Women understand these events. Many guys, who consider formal dress to mean a tie without a sports team logo, do not.
But social convention dictates ladies sometimes drag a man to these parties, which is why you’ll get invited. If you note the word “formal” anywhere on the invitation, this means your sweatshirt won’t work. You must rent a tuxedo.
The formal wear store can be a great help. You also should take your date to the fitting. If she sees you at your best, it might improve how she treats you when you are at your worst.
When you great your date at her door, compliment her dress or hair. Do not sniff the air and say, “New deodorant?”

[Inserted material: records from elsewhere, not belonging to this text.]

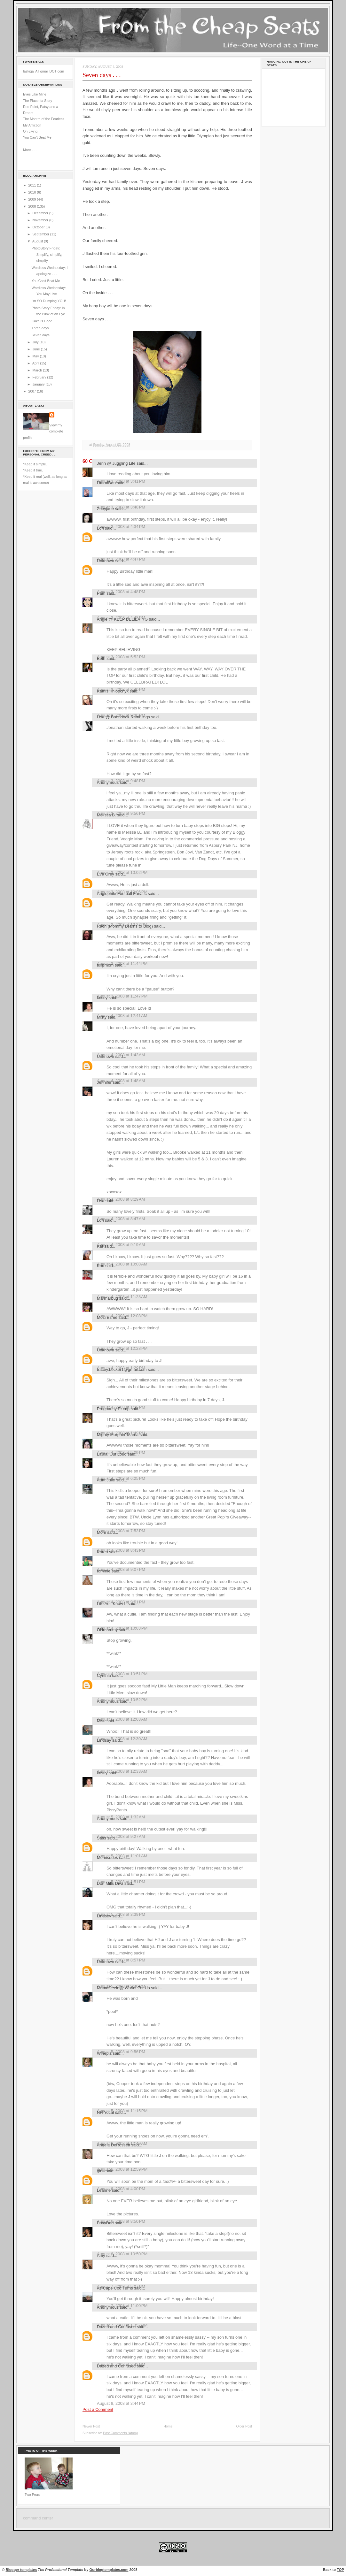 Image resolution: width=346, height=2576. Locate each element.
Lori (100, 528)
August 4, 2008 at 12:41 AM (122, 1015)
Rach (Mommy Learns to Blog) (125, 926)
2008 (32, 206)
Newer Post (91, 2426)
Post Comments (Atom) (120, 2433)
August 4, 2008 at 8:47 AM (121, 1218)
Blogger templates (21, 2570)
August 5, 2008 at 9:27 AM (121, 1836)
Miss (101, 1720)
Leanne (104, 2190)
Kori (100, 1265)
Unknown (105, 560)
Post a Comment (98, 2409)
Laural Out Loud (112, 1454)
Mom (101, 1532)
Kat (100, 1246)
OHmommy (107, 1629)
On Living (30, 131)
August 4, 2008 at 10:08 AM (122, 1264)
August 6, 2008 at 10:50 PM (122, 2253)
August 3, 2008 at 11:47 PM (122, 996)
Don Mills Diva (110, 1883)
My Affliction (32, 125)
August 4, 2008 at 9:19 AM (121, 1244)
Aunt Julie (106, 1480)
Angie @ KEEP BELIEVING (122, 619)
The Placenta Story (37, 101)
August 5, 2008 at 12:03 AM (122, 1719)
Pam (101, 593)
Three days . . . (43, 328)
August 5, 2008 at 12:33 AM (122, 1771)
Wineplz (104, 2053)
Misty (101, 1017)
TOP (340, 2570)
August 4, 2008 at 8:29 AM (121, 1199)
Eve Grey (105, 874)
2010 (32, 192)
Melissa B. (106, 815)
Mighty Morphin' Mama (117, 1434)
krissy (102, 997)
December (40, 213)
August (38, 241)
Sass (101, 1838)
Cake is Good (42, 321)
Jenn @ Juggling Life (116, 463)
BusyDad (105, 2223)
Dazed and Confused (116, 2326)
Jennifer (104, 1082)
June (36, 349)
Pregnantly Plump (113, 1408)
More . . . (29, 150)
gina (101, 2170)
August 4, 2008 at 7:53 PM (121, 1530)
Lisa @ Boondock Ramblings (123, 717)
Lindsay (104, 1740)
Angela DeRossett (113, 2145)
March (37, 370)
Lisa (101, 1200)
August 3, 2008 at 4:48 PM (121, 591)
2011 (32, 185)
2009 (32, 199)
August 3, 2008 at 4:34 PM (121, 526)
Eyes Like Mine (34, 94)
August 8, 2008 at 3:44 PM (121, 2403)
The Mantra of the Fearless (43, 119)
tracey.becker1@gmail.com (122, 1369)
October (38, 227)
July (35, 342)
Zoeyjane (105, 508)
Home (167, 2426)
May (36, 356)
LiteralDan (106, 482)
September (41, 234)
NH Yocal (105, 2112)
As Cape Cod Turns (115, 2288)
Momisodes (107, 1857)
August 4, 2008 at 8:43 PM (121, 1550)
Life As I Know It (112, 1603)
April (36, 363)
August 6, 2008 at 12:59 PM (122, 2169)
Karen (102, 1551)
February (39, 377)
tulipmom (105, 965)
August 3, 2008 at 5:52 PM (121, 656)
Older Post (244, 2426)
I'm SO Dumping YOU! (49, 301)
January (38, 384)
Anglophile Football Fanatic (122, 893)
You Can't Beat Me (37, 137)
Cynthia (104, 1675)
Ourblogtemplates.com (109, 2570)
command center (38, 2518)
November (40, 220)
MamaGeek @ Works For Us (123, 1987)
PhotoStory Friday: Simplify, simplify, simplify (47, 254)
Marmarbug (107, 1298)
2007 (32, 391)
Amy (101, 2255)
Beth (101, 658)
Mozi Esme (107, 1317)
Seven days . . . (43, 335)
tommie (103, 1571)
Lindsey (104, 1916)
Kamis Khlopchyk (113, 691) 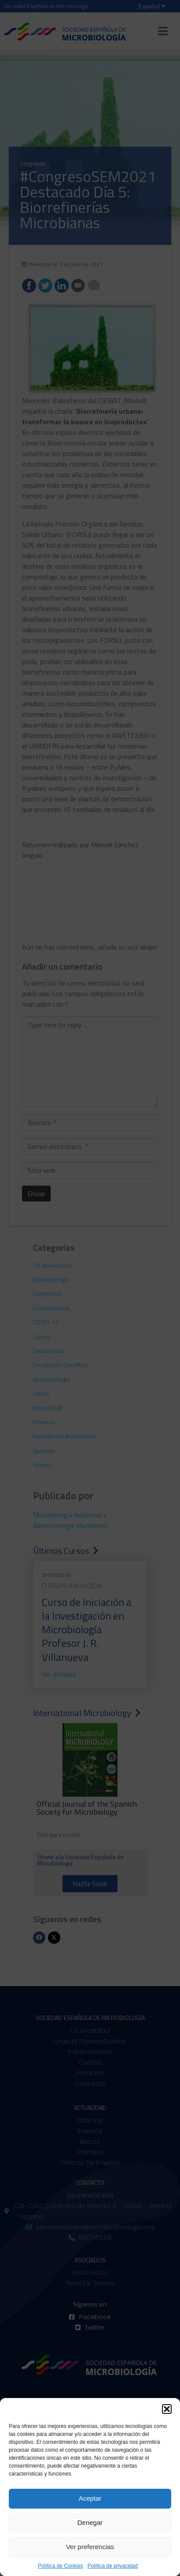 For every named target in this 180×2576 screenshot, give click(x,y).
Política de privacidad (113, 2566)
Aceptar (90, 2498)
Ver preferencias (90, 2546)
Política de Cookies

At the party, you will drive up to the event’s entrance, where a valet will take your car and hand you a claim ticket. Hold on to it, because you must give him this, plus a tip
(about the price of a tank of gas) to get your car back later.
Some parties have a receiving line. This is like the pre-game meeting at midfield, but without the refs. Also, there is no coin toss.
If you are seated at a long table, and someone asks you to pass the rolls, do not throw them. In fact, forget the word “throw” tonight.
Do not throw rolls…do not throw punches…do not throw up.
The live band at these events dresses formally, too. If the vocalist is wearing a tank top and smashing his guitar, you’re at the wrong party.
You should not “break dance” in formal wear. The correct movement is to shuffle around the room like you broke an ankle.
At the end of the evening, take your date to her front door, thank her for a lovely evening.
Then, get in your car and drive away, rejoicing that tomorrow you can revert to normal habits, and take the tux back.